Calculating Wave Velocity & Wavelength

[timtng]

A sound wave of velocity 600 m/s has a wavelength of 3 m. At a certain instant one of the molecules of the medium is at its normal position. How long will it be before this same molecule is again at its normal position?

v=fλ, f=v/λ =(600m/s)/3m = 200Hz
T=1/f=1/200=.005s

t=T/2 = .0025s Is this answer correct?

Thanks

 

[Ambitwistor]

Yes.

 

[timtng]

Another problem of the same sort.

Standing waves are produced on a string for which the velocity of transverse waves is 200 m/s. The frequency of vibration is 500 Hz. How far apart are the nodes?

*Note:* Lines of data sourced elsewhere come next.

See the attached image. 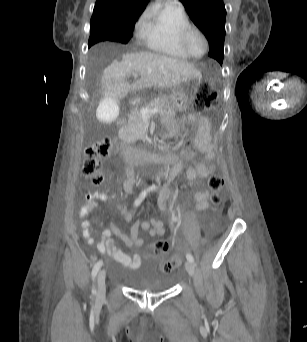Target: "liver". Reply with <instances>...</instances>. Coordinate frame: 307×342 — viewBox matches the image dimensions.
<instances>
[{"mask_svg":"<svg viewBox=\"0 0 307 342\" xmlns=\"http://www.w3.org/2000/svg\"><path fill=\"white\" fill-rule=\"evenodd\" d=\"M139 74L133 84L127 82L130 76ZM199 72L193 64L169 58L152 52H135L115 56L114 62L103 72L102 82L106 95H120L126 98L128 92L143 88H176L189 78H197Z\"/></svg>","mask_w":307,"mask_h":342,"instance_id":"liver-1","label":"liver"}]
</instances>
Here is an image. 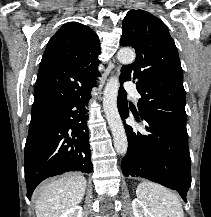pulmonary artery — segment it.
<instances>
[{
	"label": "pulmonary artery",
	"instance_id": "pulmonary-artery-1",
	"mask_svg": "<svg viewBox=\"0 0 211 217\" xmlns=\"http://www.w3.org/2000/svg\"><path fill=\"white\" fill-rule=\"evenodd\" d=\"M124 87H125L126 91L128 93H130L131 95H133L136 99L139 98V93L137 92V89L133 83L126 82Z\"/></svg>",
	"mask_w": 211,
	"mask_h": 217
}]
</instances>
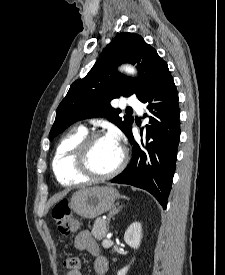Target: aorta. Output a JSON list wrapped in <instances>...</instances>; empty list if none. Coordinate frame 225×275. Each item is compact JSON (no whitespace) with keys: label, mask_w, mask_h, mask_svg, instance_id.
Segmentation results:
<instances>
[{"label":"aorta","mask_w":225,"mask_h":275,"mask_svg":"<svg viewBox=\"0 0 225 275\" xmlns=\"http://www.w3.org/2000/svg\"><path fill=\"white\" fill-rule=\"evenodd\" d=\"M122 70L131 75H134L136 73L135 69L131 66H124Z\"/></svg>","instance_id":"762f6f07"}]
</instances>
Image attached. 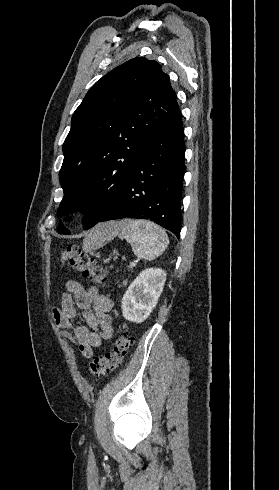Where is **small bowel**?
I'll list each match as a JSON object with an SVG mask.
<instances>
[{"label": "small bowel", "instance_id": "obj_1", "mask_svg": "<svg viewBox=\"0 0 279 490\" xmlns=\"http://www.w3.org/2000/svg\"><path fill=\"white\" fill-rule=\"evenodd\" d=\"M66 292L61 294L60 308H54L52 317L61 336L77 346L84 358L92 356L93 348L113 336L109 312L112 301L95 287L85 288L75 280L65 283ZM80 309L86 325L73 327L71 320Z\"/></svg>", "mask_w": 279, "mask_h": 490}]
</instances>
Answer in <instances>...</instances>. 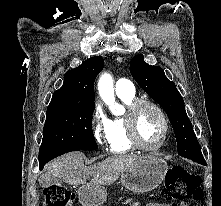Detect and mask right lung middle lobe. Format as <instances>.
Instances as JSON below:
<instances>
[{"mask_svg": "<svg viewBox=\"0 0 221 206\" xmlns=\"http://www.w3.org/2000/svg\"><path fill=\"white\" fill-rule=\"evenodd\" d=\"M94 107L46 112L39 162L70 151L97 149L92 132Z\"/></svg>", "mask_w": 221, "mask_h": 206, "instance_id": "1", "label": "right lung middle lobe"}]
</instances>
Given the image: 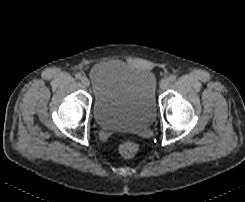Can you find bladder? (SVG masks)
Masks as SVG:
<instances>
[{
  "label": "bladder",
  "mask_w": 245,
  "mask_h": 202,
  "mask_svg": "<svg viewBox=\"0 0 245 202\" xmlns=\"http://www.w3.org/2000/svg\"><path fill=\"white\" fill-rule=\"evenodd\" d=\"M90 79L92 114L99 127L131 131L154 122L157 80L151 70L123 61L99 63Z\"/></svg>",
  "instance_id": "1"
}]
</instances>
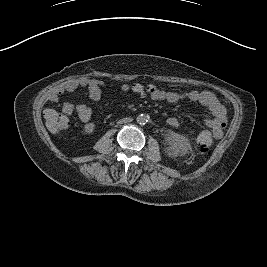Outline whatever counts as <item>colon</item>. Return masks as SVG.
Returning a JSON list of instances; mask_svg holds the SVG:
<instances>
[{"label": "colon", "instance_id": "colon-1", "mask_svg": "<svg viewBox=\"0 0 267 267\" xmlns=\"http://www.w3.org/2000/svg\"><path fill=\"white\" fill-rule=\"evenodd\" d=\"M135 88L138 91H143L148 95H153L158 92V90L154 86H136ZM45 119L49 130L57 134L66 131L70 125V122L66 116L56 112L53 109H47L45 111ZM196 148L199 153L205 154L210 150L211 143L206 136L199 134L196 138Z\"/></svg>", "mask_w": 267, "mask_h": 267}]
</instances>
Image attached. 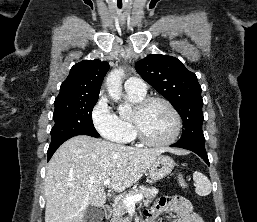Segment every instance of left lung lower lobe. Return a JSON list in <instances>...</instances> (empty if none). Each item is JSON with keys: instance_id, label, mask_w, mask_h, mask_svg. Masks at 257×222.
Here are the masks:
<instances>
[{"instance_id": "obj_1", "label": "left lung lower lobe", "mask_w": 257, "mask_h": 222, "mask_svg": "<svg viewBox=\"0 0 257 222\" xmlns=\"http://www.w3.org/2000/svg\"><path fill=\"white\" fill-rule=\"evenodd\" d=\"M171 147H179V148H183V149L193 151L197 155H199L209 165L207 152L205 150V143H198V142L179 143V142H177L175 144H172Z\"/></svg>"}]
</instances>
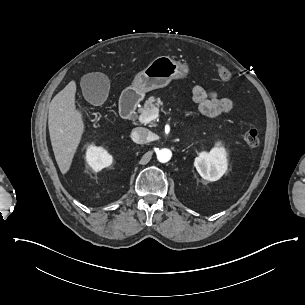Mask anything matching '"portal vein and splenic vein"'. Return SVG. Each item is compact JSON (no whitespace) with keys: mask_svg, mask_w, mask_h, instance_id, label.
<instances>
[{"mask_svg":"<svg viewBox=\"0 0 305 305\" xmlns=\"http://www.w3.org/2000/svg\"><path fill=\"white\" fill-rule=\"evenodd\" d=\"M159 115V109L154 107L151 109L150 114L148 112H144L139 116V121L141 123H149L152 120H155Z\"/></svg>","mask_w":305,"mask_h":305,"instance_id":"portal-vein-and-splenic-vein-1","label":"portal vein and splenic vein"}]
</instances>
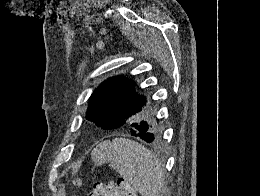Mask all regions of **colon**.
Here are the masks:
<instances>
[{"label":"colon","instance_id":"obj_1","mask_svg":"<svg viewBox=\"0 0 260 196\" xmlns=\"http://www.w3.org/2000/svg\"><path fill=\"white\" fill-rule=\"evenodd\" d=\"M120 181H118V184H121L123 182V179H119ZM73 184L75 186H79L80 185V179L76 178L73 180ZM114 194H116V192H114Z\"/></svg>","mask_w":260,"mask_h":196}]
</instances>
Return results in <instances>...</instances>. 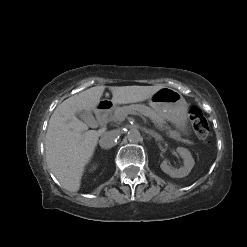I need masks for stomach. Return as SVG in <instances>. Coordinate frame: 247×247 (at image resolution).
I'll return each instance as SVG.
<instances>
[{"instance_id":"obj_1","label":"stomach","mask_w":247,"mask_h":247,"mask_svg":"<svg viewBox=\"0 0 247 247\" xmlns=\"http://www.w3.org/2000/svg\"><path fill=\"white\" fill-rule=\"evenodd\" d=\"M149 104L161 117L188 134V104L179 91L163 87L149 98Z\"/></svg>"}]
</instances>
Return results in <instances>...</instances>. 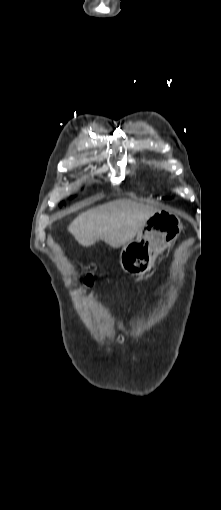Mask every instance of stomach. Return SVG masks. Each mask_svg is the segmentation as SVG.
I'll use <instances>...</instances> for the list:
<instances>
[{"mask_svg":"<svg viewBox=\"0 0 221 510\" xmlns=\"http://www.w3.org/2000/svg\"><path fill=\"white\" fill-rule=\"evenodd\" d=\"M182 223L177 215L158 211L147 219L136 240L125 244L120 252V265L129 274H144L157 256L180 235Z\"/></svg>","mask_w":221,"mask_h":510,"instance_id":"1","label":"stomach"}]
</instances>
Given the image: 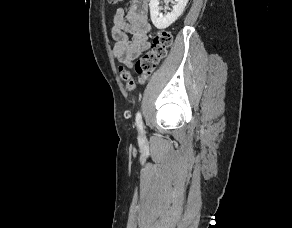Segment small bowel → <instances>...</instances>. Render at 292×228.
<instances>
[{
    "instance_id": "c3829d8e",
    "label": "small bowel",
    "mask_w": 292,
    "mask_h": 228,
    "mask_svg": "<svg viewBox=\"0 0 292 228\" xmlns=\"http://www.w3.org/2000/svg\"><path fill=\"white\" fill-rule=\"evenodd\" d=\"M148 4L149 0H130L127 8H118L115 12L111 31L115 41L113 53L127 67H132L150 47Z\"/></svg>"
}]
</instances>
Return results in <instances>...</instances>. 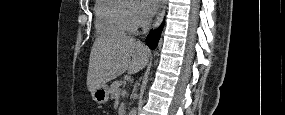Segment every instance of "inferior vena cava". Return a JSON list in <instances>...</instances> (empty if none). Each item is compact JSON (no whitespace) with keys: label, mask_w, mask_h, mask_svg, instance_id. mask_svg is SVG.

I can only find λ, λ=v/f=200/500=.4m

I don't know how to finish the rest of the problem

 

[Ambitwistor]

That's like the previous problem. The nodes are the places where the transverse displacement of the string is zero, so they occur every half-wavelength.

 

[timtng]

So the answer should be λ/2?

 

[Ambitwistor]

Originally posted by timtng
So the answer should be λ/2?

Yes, that's what "half-wavelength" means.

 

[timtng]

shouldn't the answer be: L-λ/2

 

[Ambitwistor]

Originally posted by timtng
shouldn't the answer be: L-λ/2

No, why?

 

[timtng]

I figured since they ask how far apart are the nodes, L has to be a contributing factor.

 

[Ambitwistor]

Originally posted by timtng
I figured since they ask how far apart are the nodes, L has to be a contributing factor.

L will be some integer multiple of λ/2, but if you already know λ, it doesn't matter what L is. L just dictates how many nodes there are.

 

[HallsofIvy]

I figured since they ask how far apart are the nodes, L has to be a contributing factor.

Did you notice that there was no "L" given in the problem?

We were given, instead, the frequency.

If you were given the wavespeed (determined by the mass and tension of the string) and length, then you could find the frequency. Here, that's not necessary.